Hobo walking down the train rail One was coming carrying mail The broadest daylight glared out all the eyes Few clouds drifted under blue Texas skies The long walk from Houston was tiring the old soul The metal husk came up from over a dusty knoll It could not stop, inertia was the judge Shortest sentence given, he didn’t budge Ears long gone, half-deaf from old age Unmoving in hit body’s cage

Misunderstood genius who appreciates fine music. #NotSatireJustRealism.

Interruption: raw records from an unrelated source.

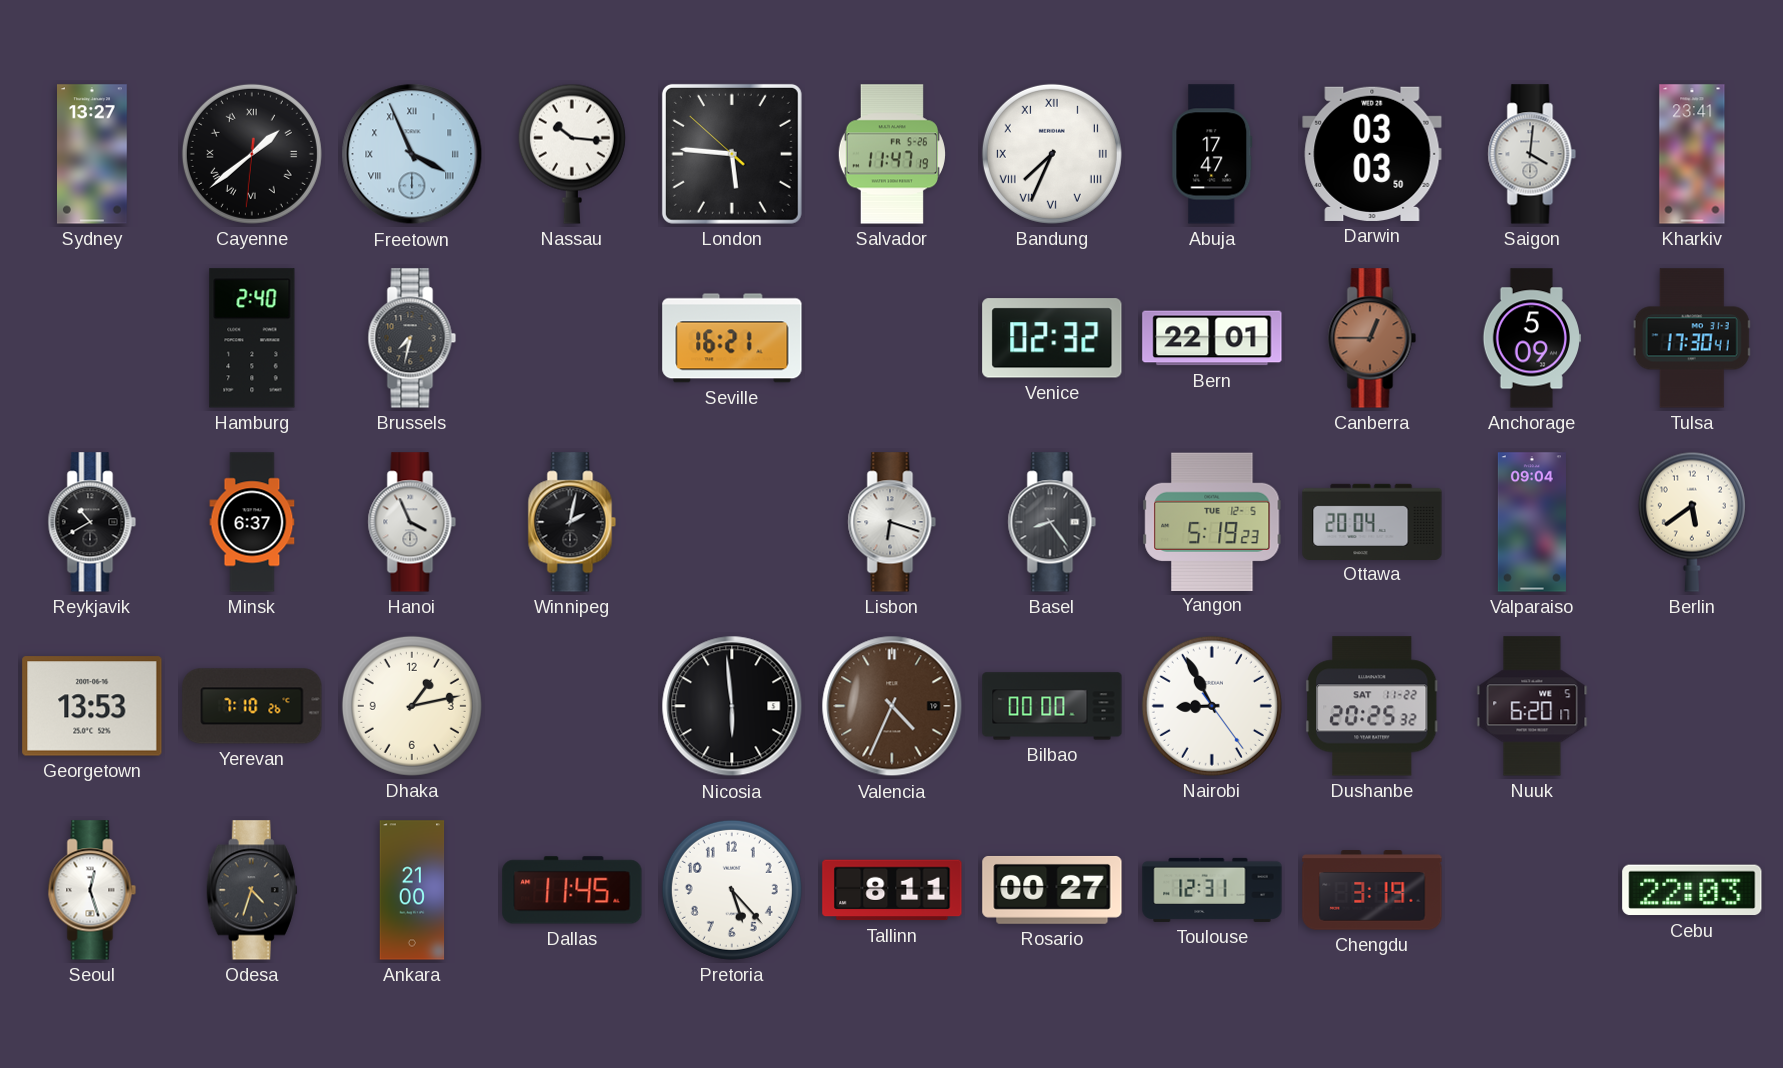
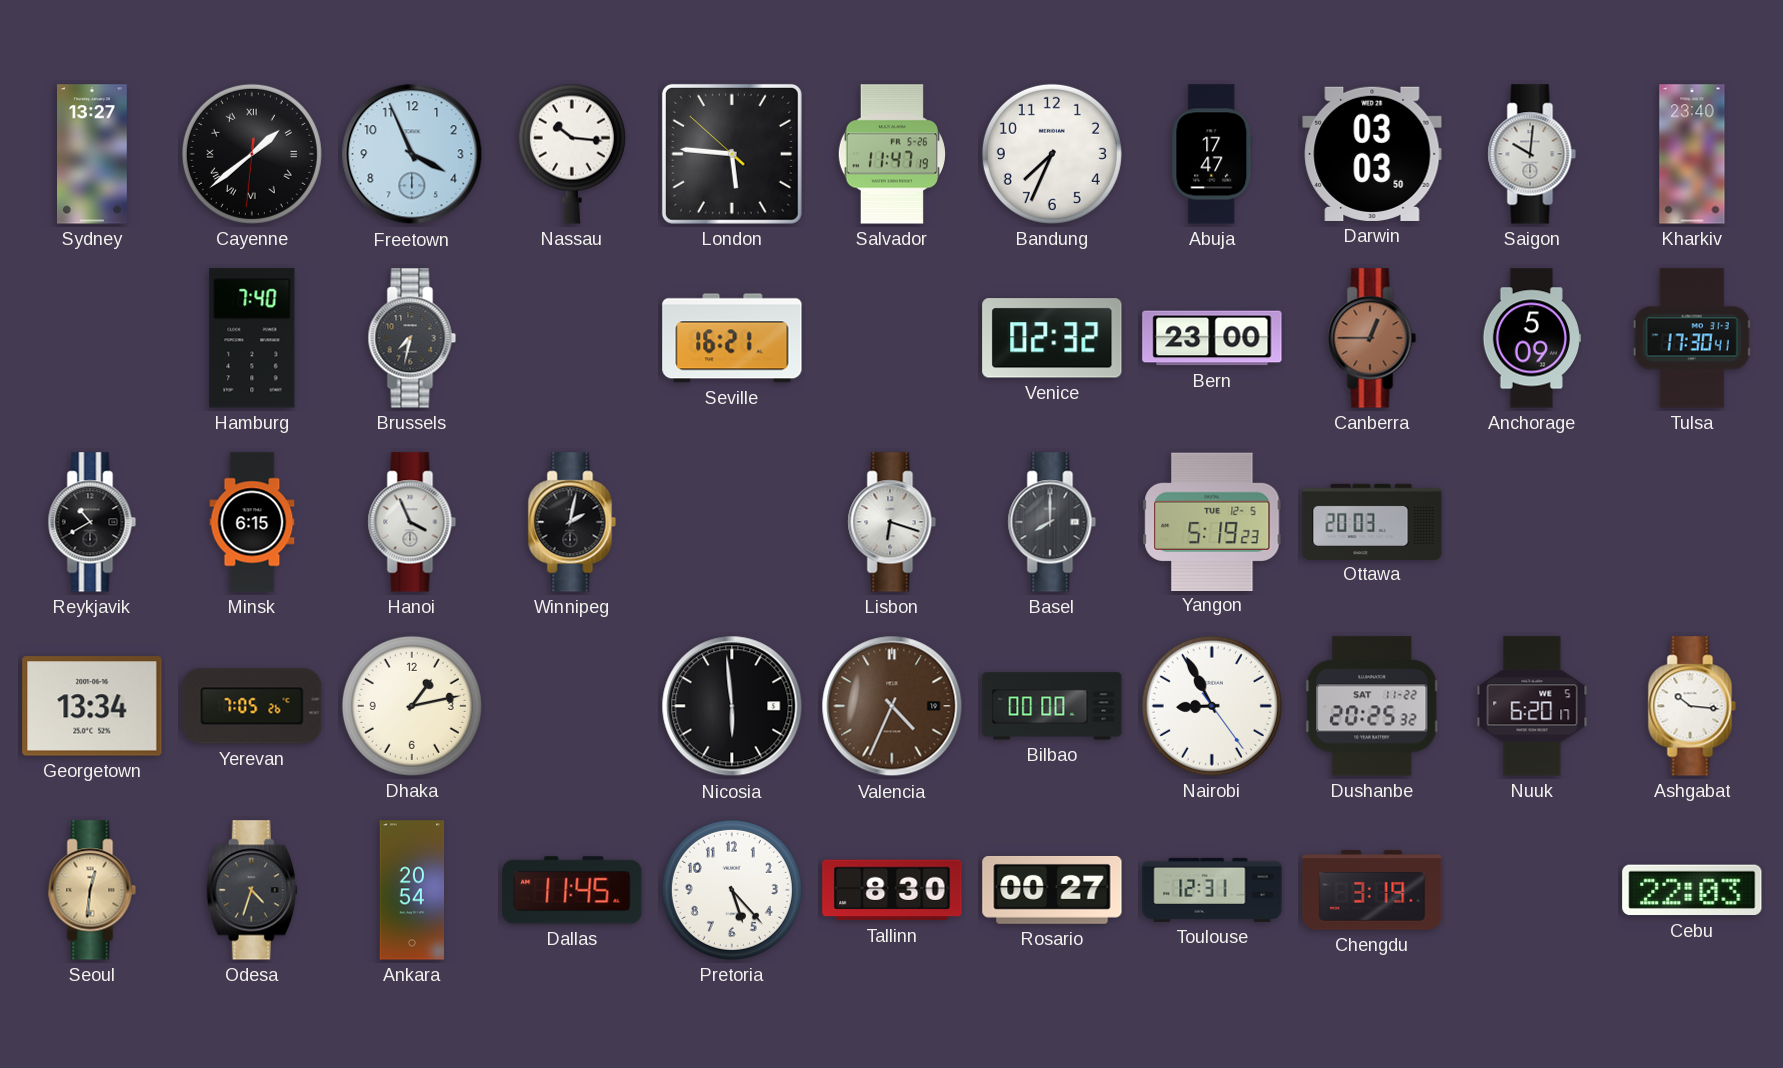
Freetown numerals: Roman -> Arabic
Bandung numerals: Roman -> Arabic
Saigon: 4:01 -> 10:01
Kharkiv: 23:41 -> 23:40
Hamburg: 2:40 -> 7:40
Bern: 22:01 -> 23:00
Minsk: 6:37 -> 6:15
Basel: 8:24 -> 8:00
Ottawa: 20:04 -> 20:03
Valparaiso: 09:04 -> none
Berlin: 5:39 -> none
Georgetown: 13:53 -> 13:34
Yerevan: 7:10 -> 7:05
Ashgabat: none -> 10:16
Seoul: 12:27 -> 12:31
Seoul dial: white -> champagne
Ankara: 21:00 -> 20:54
Tallinn: 8:11 -> 8:30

I am walking and thinking across the pavement heated by the late day’s sun The frogs hum out their sex songs to the night’s slice of the pie moon’s shine The amphibian orchestra has a repeating rhythm, broken by the ginormous sky-gonging of a gun My aimless aesthetic attention shattered by the shell’s release makes me stop sensing the sublime A panic soon consumes the last of my carelessness, and complex cowardly paranoid mind-contortion commences What if? Who is? Why did the wild clamor clang off into the spring skies with such wonderful weather My bare feet are a mistake because bare toes tamper with returning to my house hiding behind fences Impact on an intrusive nail instigates instant impaling injury against me. I call my daughter Heather. “I am sitting at 19 Nimberland avenue with a nail in my foot. There is a gungho gunman out to get me.” She does not understand that many miserable men want to murder me I rip out the nail, but the blood bursts out in thick thimbleful streams. Then I see The sedan rolls up. She’s here and screaming at my earlier shoeless glee. She is maybe with the gunman.

Ripped up shirt on foot. Bad car ride. Hospital. Infection. Antibiotics. A whole day. Gunman escaped. Heather, my daughter, says I can’t walk anymore to hear the frogs. I just sit and work on my theory. Window open, for escape and song.